Jacquard weaving, Ada Lovelace, Cyborgs and Constructing Nature


I have long been interested in the relationship between ‘nature’, and ‘constructed or designed nature’, seen in traditional floral patterns, specifically ornate Rococo imagery with floral motives during the 17th and 18th century. A similar tension exists in our current concern with the ‘real’ and the ‘virtual realities’.


My interest in Jacquard weaving started in 1997 with Ada Lovelace’s quote: “The Analytical Engine weaves algebraic patterns just as the Jacquard loom weaves flowers and leaves”. Ada’s unique background in art and science, poetry and mathematics (her father was Byron and her mother a mathematician), reflects my own interests in science, art and language. Ada was educated in mathematics and collaborated with Charles Babbage, who invented the 'Analytical Engine' in 1843. It never quite worked, but contained the basic operating principles used by computers. Ada translated a text by Manabrea and her notes, which took up more space than the original text; it contained the above quote and the first instances of written software. She discusses the process derived from the Jacquard loom, which uses punched cards to store and process complex information as zeros and ones.

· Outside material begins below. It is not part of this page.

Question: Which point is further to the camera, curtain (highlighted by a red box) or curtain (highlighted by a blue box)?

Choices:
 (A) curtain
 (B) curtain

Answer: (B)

This lead to my interest in working with patterns of ‘flowers and leaves’ in my hand-woven textiles, that are produced with the help of computer technology. The Jacquard loom was central to the industrial development in 1804 and represents art made possible through science, as well as the limitations of technology. Developed as part of the Industrial revolution, the Jacquard loom caused obvious labour problems. Ned Ludd was a Lancashire weaver who protested fought the use of the new machinery and left us the term 'luddite'. Textiles brought back to Europe from Asia during the 18th century, created a demand for local production of elaborate woven floral designs. Textiles play an important economic role historically and still today; they reflect cultural exchanges, colonial relationships, cause trade wars and labour problems. Crafts and contemporary weaving are often associated with ‘traditions’ and often a romantic view of a past, lost forever. Working with ones hands holds many of the same desires associated with a desire for untainted nature. In reality, textiles have often lead innovation and technological change.

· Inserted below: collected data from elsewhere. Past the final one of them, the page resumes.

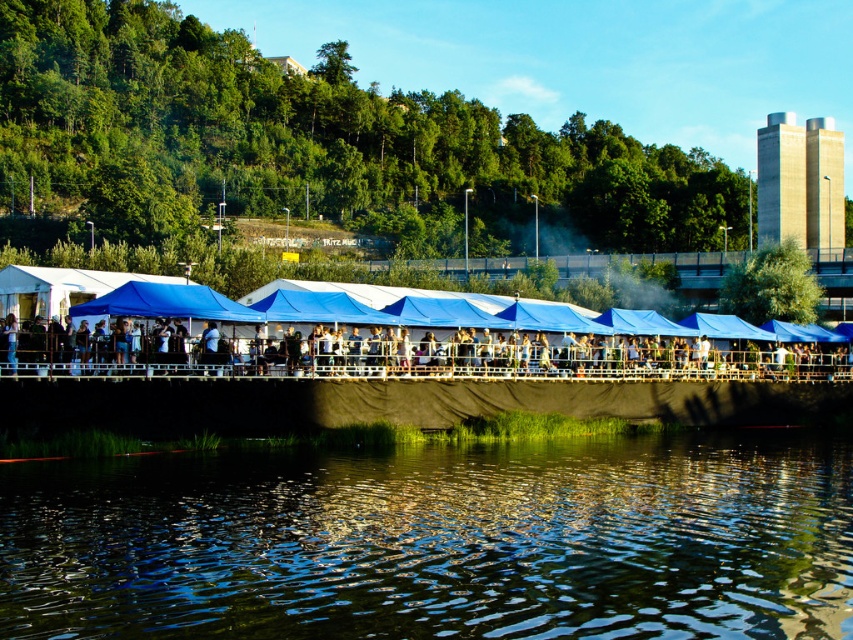 Question: Considering the relative positions of green reflective water at lower center and blue fabric canopy at center in the image provided, where is green reflective water at lower center located with respect to blue fabric canopy at center?

Choices:
 (A) above
 (B) below

Answer: (B)

Question: Observing the image, what is the correct spatial positioning of green reflective water at lower center in reference to blue fabric canopy at center?

Choices:
 (A) left
 (B) right

Answer: (B)

Question: Which of the following is the farthest from the observer?

Choices:
 (A) (190, 284)
 (B) (792, 531)

Answer: (A)

Question: Is green reflective water at lower center bigger than white fabric tent at center?

Choices:
 (A) no
 (B) yes

Answer: (A)

Question: Which is nearer to the green reflective water at lower center?

Choices:
 (A) white fabric tent at center
 (B) blue fabric canopy at center

Answer: (A)

Question: Which point appears farthest from the camera in this image?

Choices:
 (A) (734, 630)
 (B) (349, 362)
 (C) (164, 285)

Answer: (B)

I am also interested in exploring issues of ‘decoration’ and its relationship to the ‘feminine’ reflected textiles. I use Muybridge’s images from the 19th century, which show women doing mostly domestic or mundane tasks. For me they explore/contradict various assumptions between nature, culture and technology as gendered fields as well as many Victorian assumptions. Muybridge’s images are both beautiful and poignant, but they also represent conflicting images of women, exploited as an image and a worker.

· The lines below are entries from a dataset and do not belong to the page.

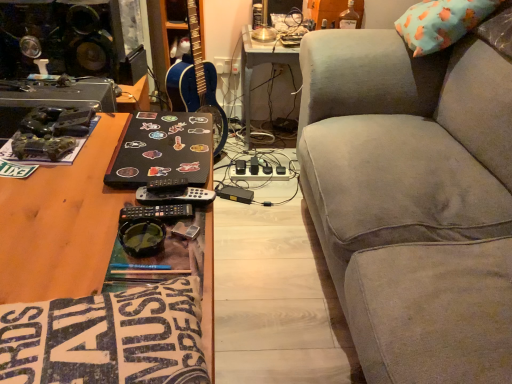 Question: Is sticker-covered black laptop at center spatially inside black plastic remote at center, or outside of it?

Choices:
 (A) outside
 (B) inside

Answer: (A)

Question: Looking at their shapes, would you say sticker-covered black laptop at center is wider or thinner than black plastic remote at center?

Choices:
 (A) thin
 (B) wide

Answer: (B)

Question: Estimate the real-world distances between objects in this image. Which object is farther from the sticker-covered black laptop at center?

Choices:
 (A) blue glossy guitar at center
 (B) black plastic remote at center
 (C) green rubber goggles at center
 (D) white plastic table at center
 (E) wooden desk at lower left

Answer: (D)

Question: Based on their relative distances, which object is farther from the white plastic table at center?

Choices:
 (A) blue glossy guitar at center
 (B) green rubber goggles at center
 (C) sticker-covered black laptop at center
 (D) wooden desk at lower left
 (E) gray fabric couch at right

Answer: (B) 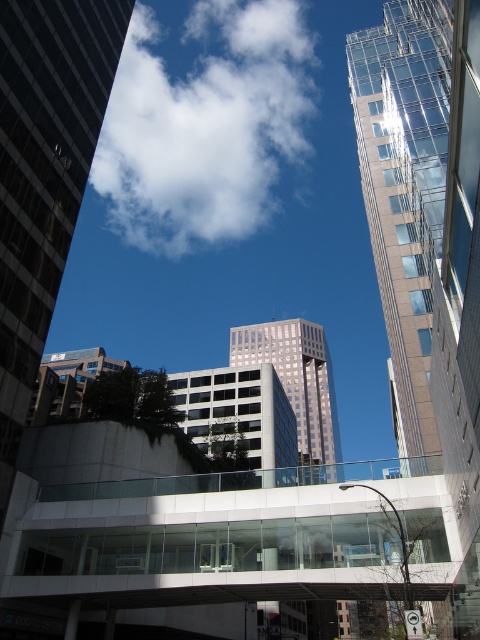 You are standing on the pedestrian bridge and looking up at the sky. There is a point marked at coordinates (204, 125) in the image. What object is located at that point?

The white fluffy cloud at upper center is located at point (204, 125).

You are an architect designing a new skyscraper in this city. You want to ensure the building doesn not block the view of the white fluffy cloud at upper center from the pedestrian bridge. Given the cloud is located at coordinates point 0.197, 0.427, what should you consider in your design?

The white fluffy cloud at upper center is located at point [204,125]. To ensure the new skyscraper does not block this view from the pedestrian bridge, the building should be positioned and sized so that its structure does not obstruct the line of sight to the cloud at those coordinates.

You are an architect evaluating the urban skyline. From your vantage point, which object blocks the view of the other between the white fluffy cloud at upper center and the clear glass skyscraper at upper right?

The white fluffy cloud at upper center blocks the view of the clear glass skyscraper at upper right because the skyscraper is positioned behind the cloud.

And lastly, the definitions of ‘nature’ reveal a range of contradictory meanings. Nature often suggests that which is separate from human activity and is used to project desires seemingly unattainable, thus “nature becomes romanticized, patronized and forever the passive recipient of our desires”. Donna Harraway in the Cyborg Manifesto proposes more fluid boundaries between humans, animals and machines instead of defining them as oppositional or binary positions. She suggests: "We are all chimeras, theorized and fabricated hybrids of machine and organism; in short we are Cyborg” and "The Cyborg myth subverts myriad organic wholes, in short, the certainty of what counts as nature - as a source of insight and promise of innocence - is undermined, probably fatally.” (from the Cyborg Manifesto).


Computers and weaving have also been connected in Sadie Plant's essay: The Future Loom: Weaving Women and Cybernetics' and her book ‘Zeros and Ones’, which discuss weaving as digital processing of data. Weaving, of course, is, and always has been a digital process.